• Work item: Locate each line with the string "here" in the listing below and copy it.

#####

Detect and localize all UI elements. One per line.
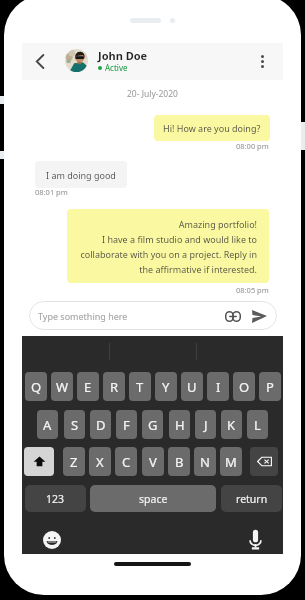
staticText: Amazing portfolio! I have a film studio … [80,218,257,275]
button[interactable]: Backspace [250,447,278,476]
button[interactable]: V [142,447,164,476]
staticText: C [122,453,131,471]
staticText: N [200,453,210,471]
button[interactable]: More options [251,43,273,80]
staticText: T [136,378,144,396]
staticText: Q [31,378,42,396]
staticText: M [225,453,237,471]
button[interactable]: Hi! How are you doing? [154,115,270,141]
button[interactable]: P [259,372,281,401]
button[interactable]: space [90,485,216,512]
button[interactable]: L [247,410,268,439]
staticText: B [175,453,184,471]
button[interactable]: return [221,485,282,512]
staticText: Type something here [38,310,128,322]
staticText: 20- July-2020 [127,88,178,100]
staticText: Active [105,62,128,73]
button[interactable]: H [169,410,190,439]
staticText: 08:05 pm [236,285,269,295]
staticText: R [110,378,119,396]
staticText: D [96,416,106,434]
staticText: 123 [46,492,65,506]
staticText: Hi! How are you doing? [163,122,261,134]
staticText: P [266,378,274,396]
staticText: H [175,416,185,434]
staticText: 08:00 pm [236,141,269,151]
button[interactable]: N [194,447,216,476]
staticText: S [71,416,79,434]
button[interactable]: B [168,447,190,476]
staticText: V [149,453,157,471]
staticText: A [43,416,52,434]
staticText: F [123,416,130,434]
staticText: Z [70,453,78,471]
staticText: W [56,378,69,396]
button[interactable]: Q [25,372,47,401]
button[interactable]: Voice input [244,528,266,550]
button[interactable]: A [37,410,58,439]
button[interactable]: Shift [24,447,54,476]
button[interactable]: T [129,372,151,401]
staticText: X [96,453,104,471]
staticText: J [204,416,208,434]
button[interactable]: U [181,372,203,401]
button[interactable]: C [115,447,137,476]
button[interactable]: I [207,372,229,401]
button[interactable]: J [195,410,216,439]
button[interactable]: Attach link [222,305,244,327]
button[interactable]: G [142,410,163,439]
button[interactable]: Emoji [41,529,63,551]
staticText: L [254,416,261,434]
staticText: Y [162,378,170,396]
staticText: return [236,492,268,506]
button[interactable]: Back [29,43,51,80]
staticText: I [216,378,221,396]
button[interactable]: Y [155,372,177,401]
staticText: U [187,378,197,396]
button[interactable]: W [51,372,73,401]
staticText: O [239,378,250,396]
button[interactable]: X [89,447,111,476]
button[interactable]: O [233,372,255,401]
button[interactable]: K [221,410,242,439]
button[interactable]: Type something here [29,301,277,330]
staticText: G [148,416,158,434]
button[interactable]: E [77,372,99,401]
button[interactable]: F [116,410,137,439]
staticText: E [84,378,92,396]
button[interactable]: D [90,410,111,439]
staticText: 08:01 pm [35,187,68,197]
button[interactable]: Send [247,304,271,328]
button[interactable]: I am doing good [35,161,127,188]
button[interactable]: S [64,410,85,439]
button[interactable]: M [220,447,242,476]
staticText: K [227,416,236,434]
staticText: John Doe [98,48,148,63]
button[interactable]: 123 [25,485,86,512]
button[interactable]: Amazing portfolio! I have a film studio … [67,209,269,283]
staticText: space [139,492,168,506]
button[interactable]: Z [63,447,85,476]
button[interactable]: R [103,372,125,401]
staticText: I am doing good [46,169,116,181]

#####

• Completed exercise:
staticText: Type something here [38,310,128,322]
button[interactable]: Type something here [29,301,277,330]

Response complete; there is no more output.